Are Stochastic Multi-objective Bandits Harder than Single-objective Bandits?

Multi-objective bandits have attracted increasing attention because of their broad applicability and mathematical elegance, where the reward of each arm is a multi-dimensional vector rather than a scalar. This naturally introduces Pareto order relations and Pareto regret. A long-standing question in this area is whether performance is fundamentally harder to optimize because of this added complexity. A recent surprising result shows that, in the adversarial setting, Pareto regret is no larger than classical regret; however, in the stochastic setting, where the regret notion is different, the picture remains unclear. In fact, existing work suggests that Pareto regret in the stochastic case increases with the dimensionality. This controversial yet subtle phenomenon motivates our central question: \emph{are multi-objective bandits actually harder than single-objective ones?} We answer this question in full by showing that, in the stochastic setting, Pareto regret is in fact governed by the maximum sub-optimality gap \(g^\dagger\), and hence by the minimum marginal regret of order \(Ω(\frac{K\log T}{g^\dagger})\). We further develop a new algorithm that achieves Pareto regret of order \(O(\frac{K\log T}{g^\dagger})\), and is therefore optimal. The algorithm leverages a nested two-layer uncertainty quantification over both arms and objectives through upper and lower confidence bound estimators. It combines a top-two racing strategy for arm selection with an uncertainty-greedy rule for dimension selection. Together, these components balance exploration and exploitation across the two layers. We also conduct comprehensive numerical experiments to validate the proposed algorithm, showing the desired regret guarantee and significant gains over benchmark methods.

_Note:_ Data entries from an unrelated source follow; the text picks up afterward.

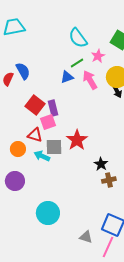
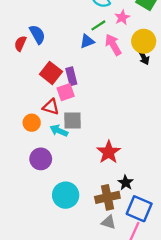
red star: (77, 140) -> (109, 152), moved
black star: (101, 164) -> (126, 183), moved
brown cross: (109, 180) -> (107, 197), moved, size x1.5
purple circle: (15, 181) -> (41, 159), moved

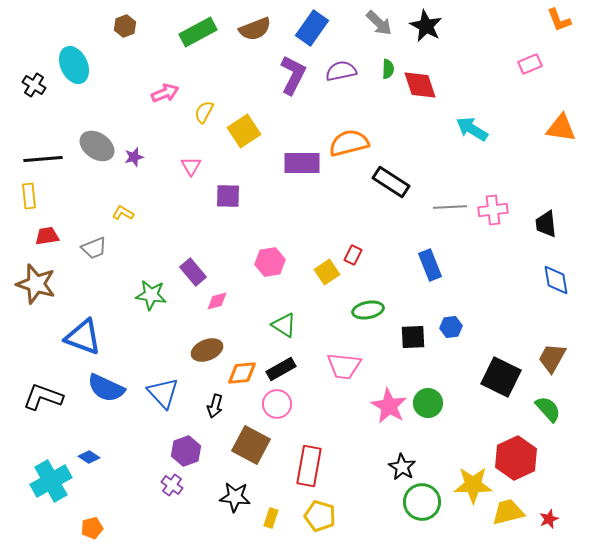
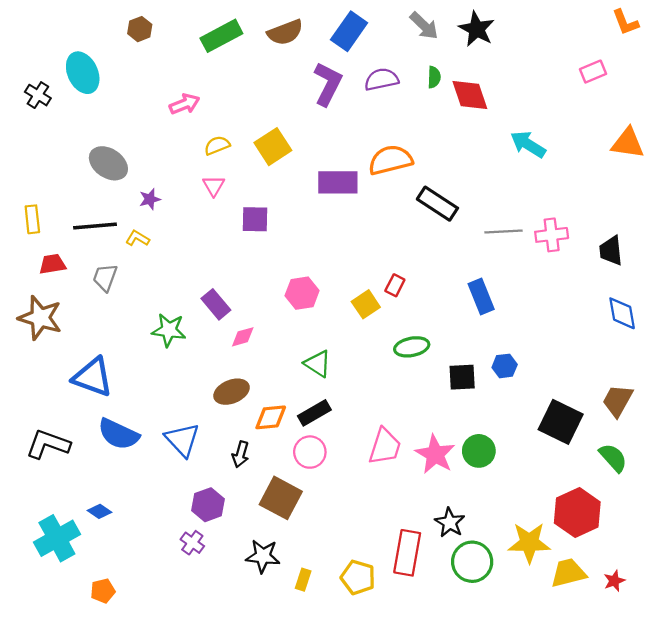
yellow semicircle: (204, 112) -> (217, 145), moved, turned 40
purple star: (134, 157) -> (150, 199), moved
black line: (43, 159) -> (95, 226), moved
gray trapezoid: (94, 248) -> (105, 277), turned 132
pink trapezoid: (344, 366) -> (385, 446), moved, turned -78
red rectangle: (309, 466) -> (407, 553), moved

翻译：多目标老虎机因其广泛适用性和数学优雅性而日益受到关注，其中每个臂的奖励是多维向量而非标量。这自然引入了帕累托序关系和帕累托遗憾。该领域的一个长期问题是，这种额外复杂性是否从根本上使得性能优化更具挑战性。最近一个令人惊讶的结果表明，在对抗性环境中，帕累托遗憾并不大于经典遗憾；然而，在随机环境中（遗憾定义不同），情况仍不明确。事实上，现有研究表明随机情形下的帕累托遗憾会随维度增加而增大。这一存在争议且微妙的现象激发了我们核心问题的思考：\emph{多目标老虎机是否真的比单目标老虎机更难？}我们通过完整回答这个问题，证明在随机设置中，帕累托遗憾实际上由最大次优间隙 \(g^\dagger\) 主导，因此最小边际遗憾阶数为 \(\Omega(\frac{K\log T}{g^\dagger})\)。我们进一步开发了一种新算法，实现阶数为 \(O(\frac{K\log T}{g^\dagger})\) 的帕累托遗憾，因而达到最优。该算法利用嵌套双层不确定性量化机制，通过上下置信界估计器同时覆盖臂和目标维度。它将用于臂选择的top-two竞速策略与用于维度选择的不确定性贪婪规则相结合。这些组件共同平衡了两层之间的探索与利用。我们还进行了全面的数值实验验证所提出算法，展示了理想的遗憾保证及相对于基准方法的显著性能提升。